State the count of lines in this material that hold the string "Transfer" and add nothing.

[Entries shown]

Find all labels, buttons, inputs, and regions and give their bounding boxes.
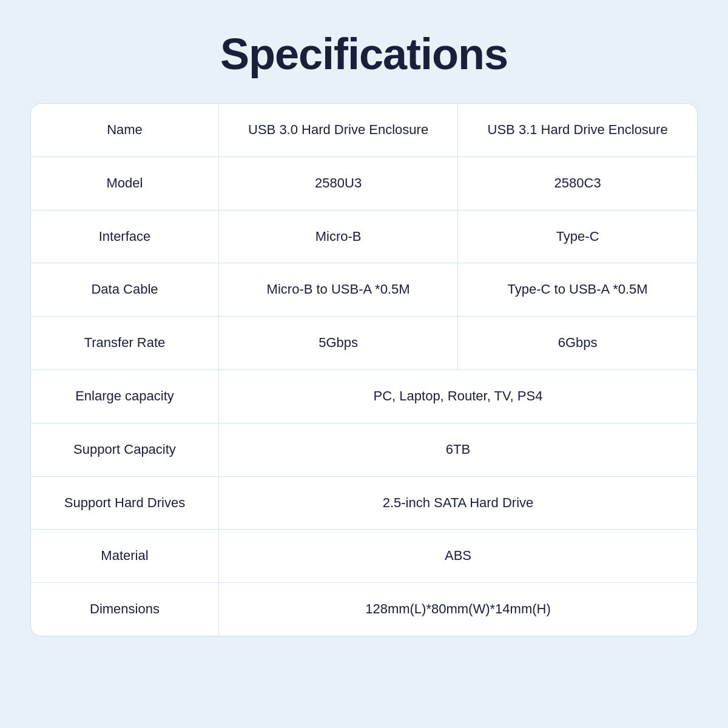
table-row: Enlarge capacityPC, Laptop, Router, TV, …	[31, 369, 697, 423]
row-label: Interface	[31, 210, 218, 263]
row-merged-value: PC, Laptop, Router, TV, PS4	[218, 369, 697, 423]
row-col2-value: 2580C3	[458, 157, 697, 210]
page-title: Specifications	[220, 29, 508, 79]
table-row: Data CableMicro-B to USB-A *0.5MType-C t…	[31, 263, 697, 317]
row-col1-value: USB 3.0 Hard Drive Enclosure	[218, 104, 457, 157]
specs-table: NameUSB 3.0 Hard Drive EnclosureUSB 3.1 …	[31, 104, 697, 636]
row-label: Support Capacity	[31, 423, 218, 476]
table-row: Model2580U32580C3	[31, 157, 697, 210]
table-row: Support Capacity6TB	[31, 423, 697, 476]
table-row: InterfaceMicro-BType-C	[31, 210, 697, 263]
specs-table-container: NameUSB 3.0 Hard Drive EnclosureUSB 3.1 …	[30, 103, 698, 636]
row-col2-value: Type-C to USB-A *0.5M	[458, 263, 697, 317]
row-col2-value: 6Gbps	[458, 317, 697, 370]
row-label: Dimensions	[31, 583, 218, 636]
row-label: Enlarge capacity	[31, 369, 218, 423]
row-col2-value: USB 3.1 Hard Drive Enclosure	[458, 104, 697, 157]
row-col1-value: Micro-B to USB-A *0.5M	[218, 263, 457, 317]
row-col1-value: Micro-B	[218, 210, 457, 263]
row-merged-value: 2.5-inch SATA Hard Drive	[218, 476, 697, 530]
table-row: MaterialABS	[31, 530, 697, 583]
table-row: NameUSB 3.0 Hard Drive EnclosureUSB 3.1 …	[31, 104, 697, 157]
row-label: Model	[31, 157, 218, 210]
row-col1-value: 5Gbps	[218, 317, 457, 370]
table-row: Transfer Rate5Gbps6Gbps	[31, 317, 697, 370]
row-label: Material	[31, 530, 218, 583]
row-label: Data Cable	[31, 263, 218, 317]
row-label: Support Hard Drives	[31, 476, 218, 530]
row-label: Name	[31, 104, 218, 157]
table-row: Dimensions128mm(L)*80mm(W)*14mm(H)	[31, 583, 697, 636]
row-label: Transfer Rate	[31, 317, 218, 370]
row-col1-value: 2580U3	[218, 157, 457, 210]
row-merged-value: ABS	[218, 530, 697, 583]
row-merged-value: 6TB	[218, 423, 697, 476]
row-col2-value: Type-C	[458, 210, 697, 263]
table-row: Support Hard Drives2.5-inch SATA Hard Dr…	[31, 476, 697, 530]
row-merged-value: 128mm(L)*80mm(W)*14mm(H)	[218, 583, 697, 636]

[/Entries shown]

:: Answer to the exercise ::
2